Lübnan'da Filistinli Mülteciler Ateş Altında

Haksöz

Lübnan ordusu, 20 Mayıs günü Fethü'l-İslam mensuplarının bir banka soygununa karışarak Nehru'l-Barid Filistin mülteci kampına sığındıkları iddiasıyla kampı kuşattı. İlk gün çıkan şiddetli çatışmalarda 20'nin üzerinde sivil hayatını kaybederken 100'e yakını da yaralandı. Fethü'l-İslam mensupları 20'den fazla kayıp verirken Lübnan ordusundan da 30'un üzerinde asker öldürüldü.

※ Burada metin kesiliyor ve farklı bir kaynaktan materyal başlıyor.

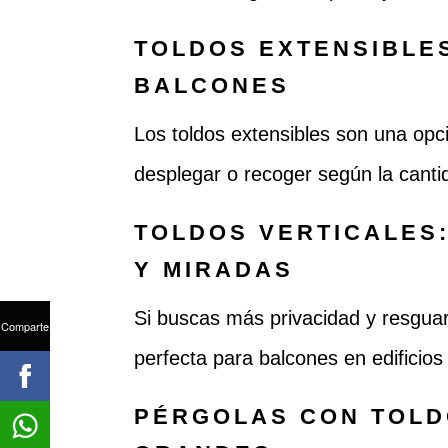
TOLDOS EXTENSIBLES
BALCONES
Los toldos extensibles son una opc
desplegar o recoger según la canti
TOLDOS VERTICALES
Y MIRADAS
Si buscas más privacidad y resguard
Comparte
perfecta para balcones en edificios
PÉRGOLAS CON TOLD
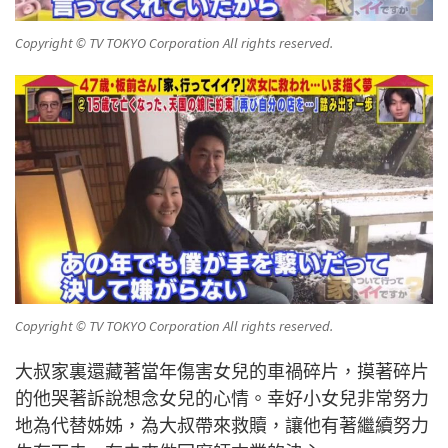
Copyright © TV TOKYO Corporation All rights reserved.
Copyright © TV TOKYO Corporation All rights reserved.
大叔家裏還藏著當年傷害女兒的車禍碎片，摸著碎片
的他哭著訴說想念女兒的心情。幸好小女兒非常努力
地為代替姊姊，為大叔帶來救贖，讓他有著繼續努力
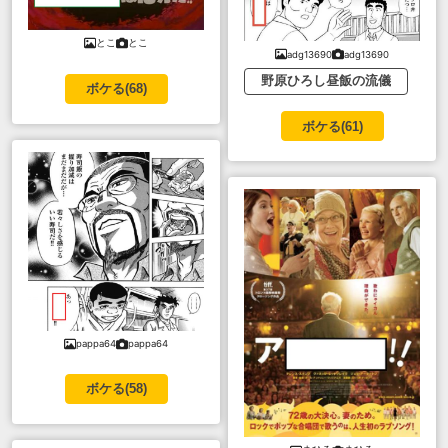
とこ
とこ
adg13690
adg13690
野原ひろし昼飯の流儀
ボケる(
68
)
ボケる(
61
)
pappa64
pappa64
ボケる(
58
)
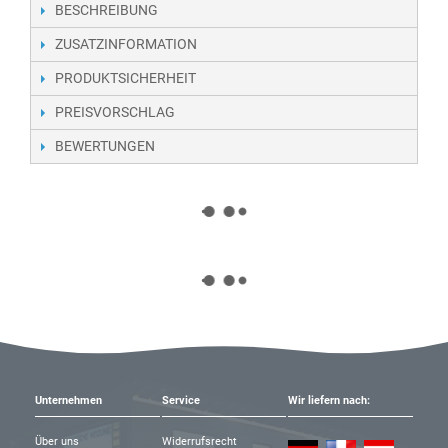
BESCHREIBUNG
ZUSATZINFORMATION
PRODUKTSICHERHEIT
PREISVORSCHLAG
BEWERTUNGEN
Unternehmen
Service
Wir liefern nach:
Über uns
Widerrufsrecht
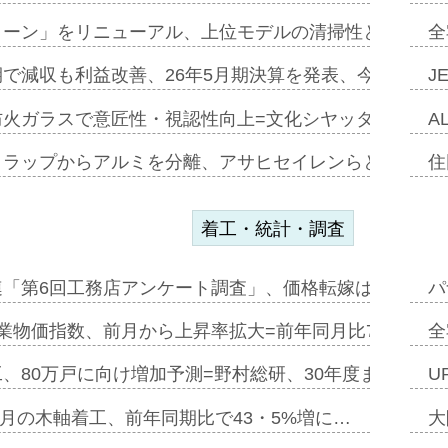
トーン」をリニューアル、上位モデルの清掃性と安全性追
全
で減収も利益改善、26年5月期決算を発表、今期は増収
J
防火ガラスで意匠性・視認性向上=文化シヤッター…
A
クラップからアルミを分離、アサヒセイレンらと協働開発
住
着工・統計・調査
連「第6回工務店アンケート調査」、価格転嫁は十分に進
パ
業物価指数、前月から上昇率拡大=前年同月比7・1%上
全
、80万戸に向け増加予測=野村総研、30年度まで〝揺
U
年5月の木軸着工、前年同期比で43・5%増に…
大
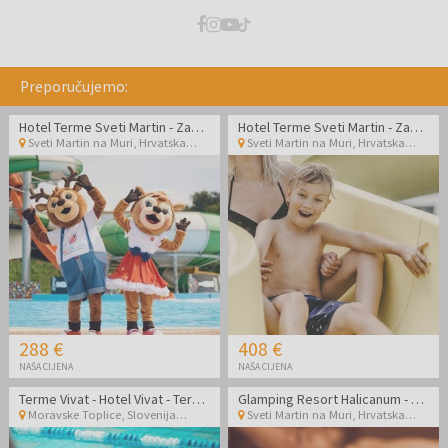
Preporučujemo:
Hotel Terme Sveti Martin - Zabavan ljetni obiteljski wellness odmor
Hotel Terme Sveti Martin - Zabavan ljetni obiteljski wellness odmor s all inclusive light
Sveti Martin na Muri
,
Hrvatska
Sveti Martin na Muri
,
Hrvatska
288 €
408 €
NAŠA CIJENA
NAŠA CIJENA
Terme Vivat - Hotel Vivat - Termalni ljetni odmor s 5 zvjezdica
Glamping Resort Halicanum - Toplice Sveti Martin - Vikend odmor uz masažu
Moravske Toplice
,
Slovenija
Sveti Martin na Muri
,
Hrvatska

Lübnan'daki Filistinli mülteciler, geçici olarak inşa edilen derme çatma kulübelerde yaşamak zorundalar. Lübnan vatandaşlarının sahip olduğu birçok sosyal hakka sahip değiller. Kamplar dışında Lübnan'ın herhangi bir yerine yerleşmeleri ya da yurt dışına çıkmaları mümkün değil. Nüfusun hızla arttığı ama aynı oranda şartların kötüleştiği kamplarda ortam, insanca yaşamaya elverişli değil.

Filistinliler ve Lübnan makamlarınca varılan anlaşmalara göre Lübnan ordusu, Filistin mülteci kamplarına müdahale edemiyor. Kamp içerisindeki her türlü düzenleme ve güvenlik, Filistinli gruplarca sağlanıyor. Filistin'deki hemen her örgütün kamplarda uzantıları mevcut olup çalışmalarını Filistin'de olduğu gibi yürütmekteler.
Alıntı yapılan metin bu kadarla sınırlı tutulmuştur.